Acts committed on Halloween such as vandalism, he says, as well as glorifying death and demons, are in opposition to the fruit of the Holy Spirit.
He also encourages churches to hold church functions to counter Halloween -- possibly by celebrating Oct. 31 as Reformation Day. Popular legend has it that on that date, in 1517, Martin Luther nailed his 95 Theses to the door of the castle cathedral in Wittenberg, Germany, starting the Protestant Reformation.
Some local churches have taken the route of offering alternative celebrations for Halloween.

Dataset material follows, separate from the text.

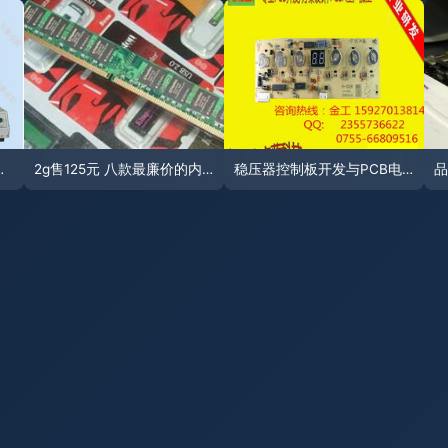
电路板的微型化制造专家
2g售125元 八款最廉价的内存硬盘推荐
稳压器控制板开发与PCB电路板全流程服务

Those include Florence Baptist Church at Mount Zion, which on Oct. 30 will hold its annual Florence Fun Fest.
The church is expecting 800 to 1,000 people to come for games, face paint, hayrides, a cakewalk, door prizes and candy, lead pastor Corey Abney said.
Children typically wear costumes for the event, he said, and the church doesn't screen those or publish a list of recommended costumes.
The church doesn't encourage any dark celebrations of Halloween, he said, but it also feels believers should participate in the community and make it holier.
"We're trying to celebrate (Halloween) in a way that honors the Lord, but also gives us leverage for the sake of impacting others," he said.
Some of the alternative Halloween celebrations that churches put on can get pretty scary.
For example, at the turn of the century, many churches created something called Hell House -- a vivid depiction of various "sins" and their eternal consequences.
The late Jerry Falwell, founder of the Moral Majority, was an early promoter of the concept in the late '70s, but it was advanced by the Rev. Keenan Roberts, who is now the senior pastor at New Destiny Christian Center in Thornton, Colorado. That church sells "Hell House Outreach" kits online.
The first Hell House production -- and possibly the only one -- in the Tri-State area was believed to be the one put on by Kings Point Church of God in Hamilton Township in 1999 and 2000. It was criticized by local gay rights groups for depicting a gay man dying of AIDS.
A woman who answered the phone at the church this week said the church hasn't done another production since. A message for the pastor was not returned.
For several years in the early '00s, the youth of Bullitsburg Baptist Church in Boone County put on a milder version it called Reality House, in which visitors walked through rooms that depicted real-life problems such as school violence or anorexia.
Dan Scalf, the youth pastor at the time, said the point was to show everyone's need for Jesus and give them a low-pressure opportunity to become a Christian.
Jamie Thornsberry, the church's pastor for the past 18 months, isn't against this kind of production: He visited a "Judgement House" in Nashville where 500 people were saved, and that's great, he said.
"But you have to be careful about playing on people's emotions," he added.
The main reason the church stopped doing Reality House was for lack of members, Thornsberry said.
Back then, the church had about 300 regular attendees, he said, and now it has 50 to 60. A production like that requires a lot of personnel, he said.
Nowadays, the church does a harvest party instead, with a chili-cooking contest, a bonfire and candy for the children.
"We're not celebrating Halloween ... We're celebrating life," he said. "We're trying to give a safe alternative to some of the negativity in the world."